A good friend characterized it well – SQM is a Contract Miner on behalf of the people of Chile. Now paying 3-8X more in taxes than previously for the privilege to administer “The People’s Lithium”.

I would put a 30-50% probability today that the SQM/CORFO deal will be re-negotiate at some stage. But, immediate term, the deal should be considered the “base case scenario” for SQM’s flagship Atacama assets. Which means, Atacama, despite having the world’s lowest cash operating costs, now is the second or third lowest compared to Cauchari and Mt. Holland on the much more important AISC – all-in-sustaining-cost. 2030 “concession” means Atacama – Short Live Brine – has a 12-year Mine Death.

My friend Isuru Seneviratne of Radiant Value Management shared with me his view:

The terms of SQM’s settlement are pretty rough. CORFO forced SQM to acknowledge that the concession runs out in 2030 (irrespective of how much lithium is produced between now and then), and agree on:

  • returning all assets to CORFO at end of concession
  • granting a purchase option for the water rights acquired by SQM Salar (Atacama solar evaporation site) and production facilities (Carmen chemical processing plant).

This incentivizes SQM to keep pushing hard into Australia and Argentina, even as they negotiate extending the concession with Chile’s new government.

At first glance, SQM’s EBITDA fell from ~$1bn to ~$700m in 2018 and ~$800m in 2019. We are modeling Atacama capacity expansion of 43kta by 2021 (with utilization to follow). SQM has the ability to greatly increase debt from the current levels, so I doubt they will be capital constrained executing their growth plans across Chile, Argentina and Australia. But the massive dividend of 2016 will likely not be repeated.

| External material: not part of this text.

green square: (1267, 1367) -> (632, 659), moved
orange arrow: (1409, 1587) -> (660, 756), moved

With the changes in SQM’s corporate governance structure – and the stepping down of Julio Ponce – perhaps we will see some new approaches from SQM in terms of their financing strategy. They may lever up. Change dividend policy. If the Nutrien 32% block is sold to another strategic, SQM’s financial management and push for geographic diversification will likely increase.

DIVERSITY was a subject of one of my Tweets referring to a Simon Moores’ comment on the enormousexpansion of European auto majors worried about securing supply:

Don’t Forget Demand

In the wake of the SQM paranoia, it’s easy to forget that Ford announced $11B in EV investments, up from $4.5B, that Infiniti is another car company going all electric and probably another dozen relevant DEMAND data points that are coming so frequently it’s almost impossible to keep track.

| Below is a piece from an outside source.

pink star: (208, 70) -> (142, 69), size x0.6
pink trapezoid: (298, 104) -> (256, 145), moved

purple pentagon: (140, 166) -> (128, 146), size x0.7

Meanwhile, more proof from China on the Old Normal Synchronized Global Growth.

I shared some Must See TV as well from “I ain’t talking about rich, I’m talking about WEALTH” BlackRock.

Evy ‘my next car will be electric’ Hambro sounds an awful lot like Lithium-ion Bull:

On #lithium & battery materials:

Fundamentally bullish…Structural (10-yr) demand that doesn’t exist in other commodities…Space Rocket junior lithium and battery materials investments in 2017…One up 1800%! …My Next Car will be Electric”.

Broader #commodities thematic: Bull Run in 2018 due to:

  1. Synchronized Global Growth;
  2. Six years under-investment in mining;
  3. Explosive Price Response;
  4. Robust Margins and Cash flow;
  5. Large PE discount to market

Disclaimer: Lithium-ion Bull (Forest Hills) is a periodic publication, written through my advisory firm RK Equity Advisors, LLC. I may act, or may have acted in the past, as a financial advisor, or capital raiser for certain of the companies mentioned herein and may receive, or may have received, remuneration for services from those companies. I, RK Equity as well as their respective partners, directors, shareholders, and employees may hold stock, options or warrants in issuers mentioned herein and may make purchases and/or sales from time to time, subject, of course, to restricted periods in which we may possess material, non-public information. The information contained herein is not financial advice and whether in part or in its entirety, neither constitutes an offer nor makes any recommendation to buy or sell any securities.